Bu metinde Duby, Don José'nin Iacandon topluluğuna gelişini, geleneklerini ve mutluluğunu, atalarının bilgeliğini ve ayrıca o tarihteki tedaviler dahil hastalıklar karşısında kırılganlığını anlatıyor. Kadının o ortamdaki koşullarını analiz eder ve kadının düşüncelerinin akıllıca sadeliğini hayrete düşürür. "Harap olmuş şehirleri inşa edenlerin son torunları" olarak adlandırdığı Iacandones tarihinin kısa bir özetini veriyor. Onları, "sahiplerini veya sömürücülerini asla tanımayan bir özgürlük içinde şekillendirilmiş" bir zihniyetle, "yüzyıllardır fetihlere karşı cesur savaşçılar" olarak tanımlar.

Trudy kısa sürede Lacandonların sevgisini kazandı; Onlar hakkında şöyle diyor: "Iacandon arkadaşlarım beni üçüncü ziyaretime Metzabok'un kutsal gölünü görmeye götürdüklerinde bana güvenlerinin en büyük kanıtını verdiler"; Iacandon kadınlarının arasında bize şunu söylüyor: “Onlar dini törenlere katılmıyorlar veya tapınaklara girmiyorlar. Bir Iacandona balché'nin kabuğuna basarsa öleceğini düşünüyorlar. Bu etnik grubun geleceği üzerine kafa yoruyor ve "onları kurtarmak ya da onları yalnız bırakmak gerekli, ki bu mümkün değil çünkü orman zaten sömürüye açık, ya da ekonomilerini geliştirmelerine ve hastalıklarını tedavi etmelerine yardımcı olmak" diyor.

1946'da, İkinci Dünya Savaşı'nın sonunda sıcak bir konu olan aşağı ırklar var mı? Başlıklı bir makale yayınladı ve burada erkeklerin eşitliğine ve özgürlükte yaşamın ortak inşasına işaret etti. Çalışmaları durmuyor: Blom ile seyahat ediyor ve Lacandon ormanını ve yorulmak bilmeyen bir savunucusu olduğu sakinlerini adım adım tanıyor.

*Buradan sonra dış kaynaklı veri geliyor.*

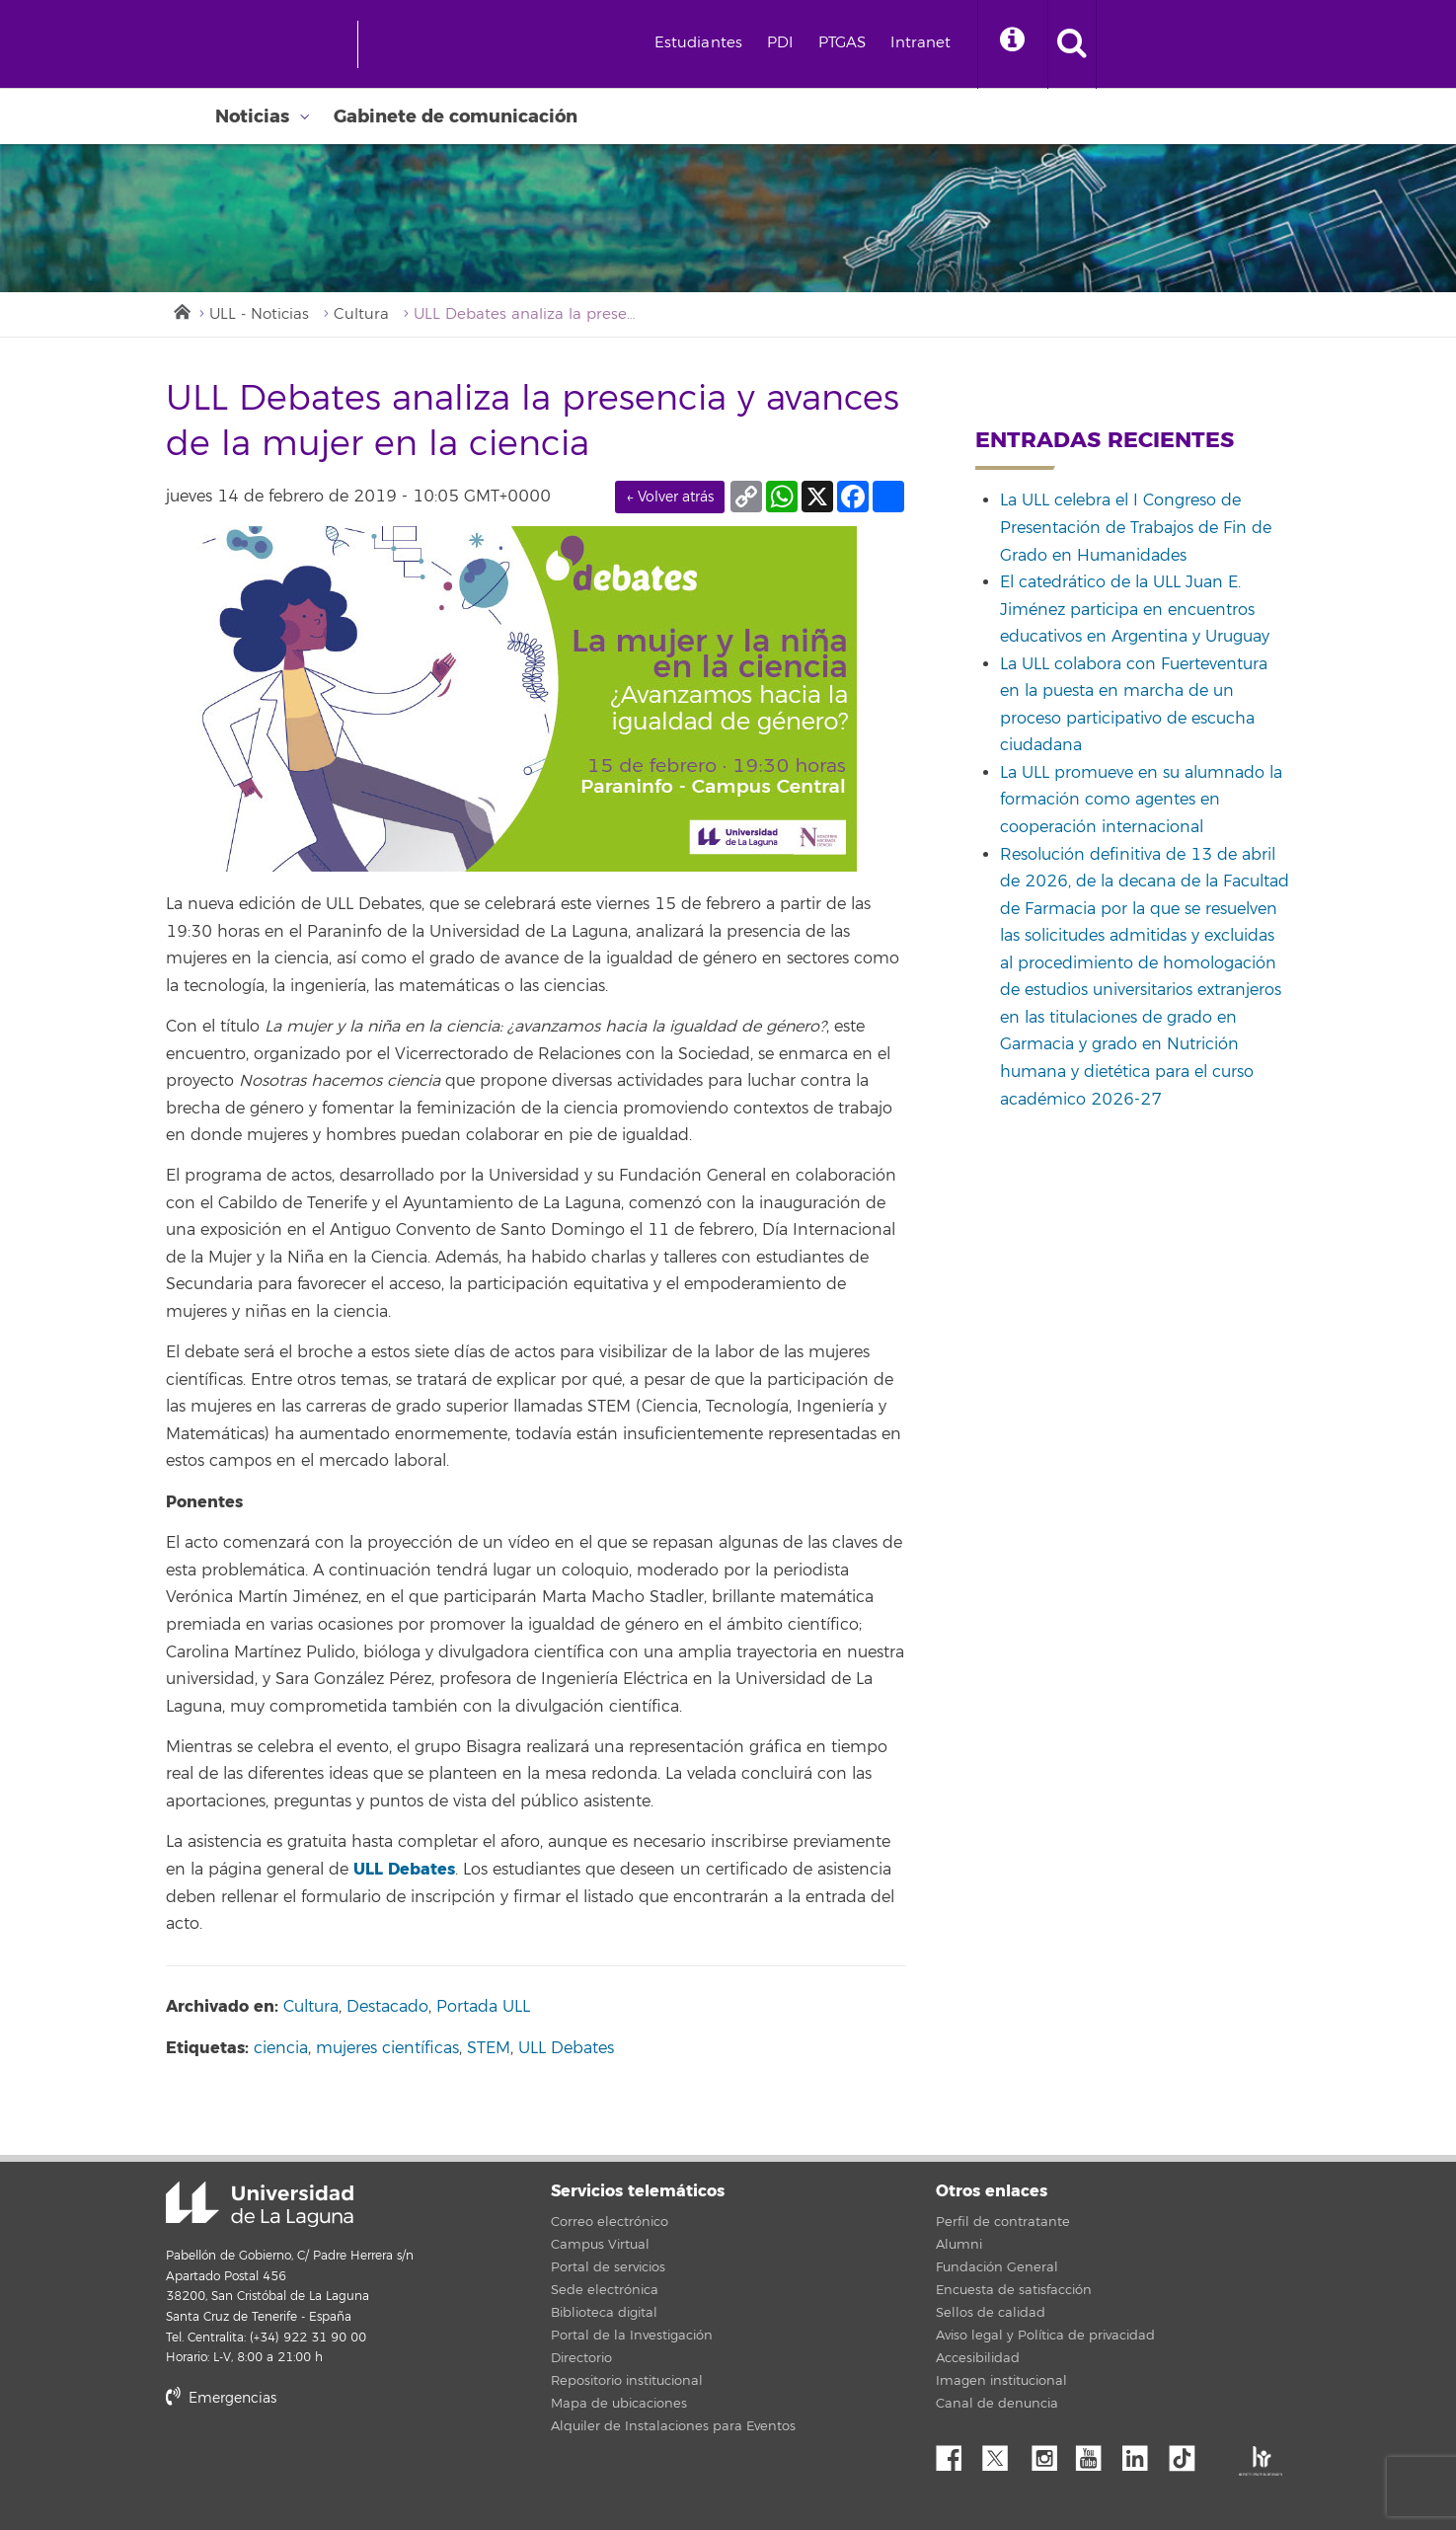  I want to click on Portal de la Investigación, so click(632, 2335).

1950'de San Cristóbal de Ias Casas'ta Na Bolom adıyla vaftiz ettikleri bir ev satın aldılar. Na, Tzotzil'de "ev" anlamına gelir ve Bolom, kelimelerle oynanan bir oyundur, çünkü Blom "jaguar" anlamına gelen BaIum ile karıştırılır. Amacı, bölge üzerine çalışmalar için bir merkez barındırmak ve esas olarak şehri ziyaret eden Iacandon'ları ağırlamaktı.

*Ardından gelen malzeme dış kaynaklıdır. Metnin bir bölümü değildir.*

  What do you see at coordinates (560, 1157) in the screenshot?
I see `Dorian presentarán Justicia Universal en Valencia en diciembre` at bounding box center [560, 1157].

Trudy, koleksiyonunun bulunduğu evin Meksika kasabasına gitmesini istedi. İçinde 40 binden fazla fotoğraf var, Chiapas topluluklarının çoğunda yerli yaşamın muhteşem bir kaydı; Maya kültürü hakkında zengin kütüphane; Frans Blom'un Cristeros Savaşı sırasında bu parçaları yok etme girişiminde bulunulduğunda kurtardığı bir dini sanat koleksiyonu (Blom tarafından dökümhaneden kurtarılan çok sayıda demir haç duvarlarda açığa çıkarıldı). Dini sanat eserlerinin sergilendiği bir şapel ve arkeolojik parçalardan oluşan küçük bir koleksiyon var, nesli tükenmekte olan ağaçları yetiştirdiği fidanlığı hayranlıkla seyredebilirsiniz. Ayrıca Lacandon'lara, eşyalarına, araçlarına ve bölgeden bir dizi tekstil ürününe adanmış bir oda var. Gertrude ve Frans Blom mirasının büyük hazinesini barındıran Na Bolom Müzesi, San Cristóbal'ın merkezinden birkaç blok ötede bizi bekliyor.

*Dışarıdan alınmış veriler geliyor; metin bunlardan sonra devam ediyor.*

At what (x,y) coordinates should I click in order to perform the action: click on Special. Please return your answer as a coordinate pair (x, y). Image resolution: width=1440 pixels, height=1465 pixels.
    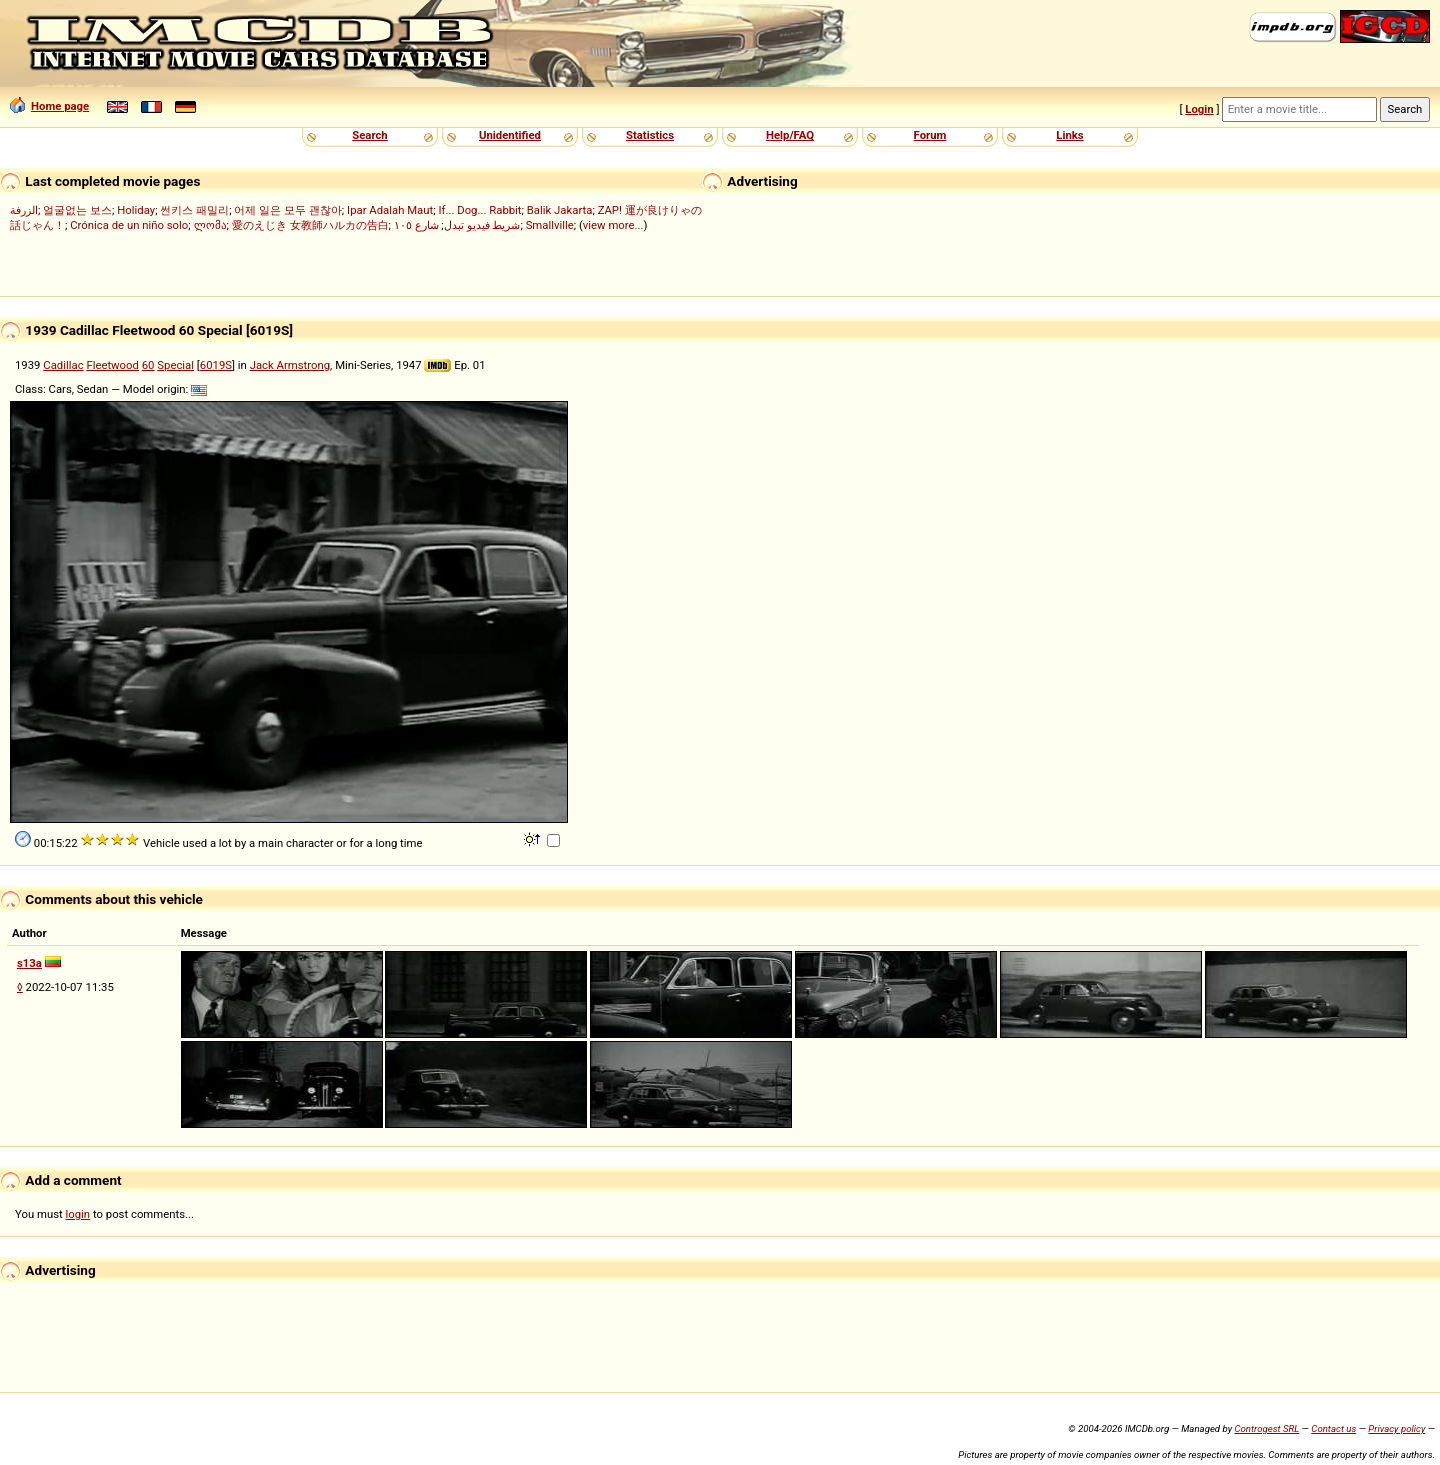
    Looking at the image, I should click on (175, 365).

Gertrude Duby Blom'un güzel fotoğraflarına hayran kaldığımızda, kendisini asla depresyona sokmayan yorulmak bilmeyen bir kadın olduğunu ve nerede olursa olsun, adil olarak gördüğü bu amaçlar için savaştığını görüyoruz. Son yıllarda, Lacandones arkadaşlarının eşliğinde kendisini Lacandon ormanının tahribatını fotoğraflamaya ve kınamaya adadı. Şüphesiz şimdiki ve gelecek nesillere harika bir örnek olan Trudy, zamanla büyüyecek bir eser bıraktı.

Pin
Send
Share
Send

Video: SAN CRISTOBAL CHIAPAS CASA NA BOLOM LACONDON MAYA MUSEUM (Mayıs Ayı 2024).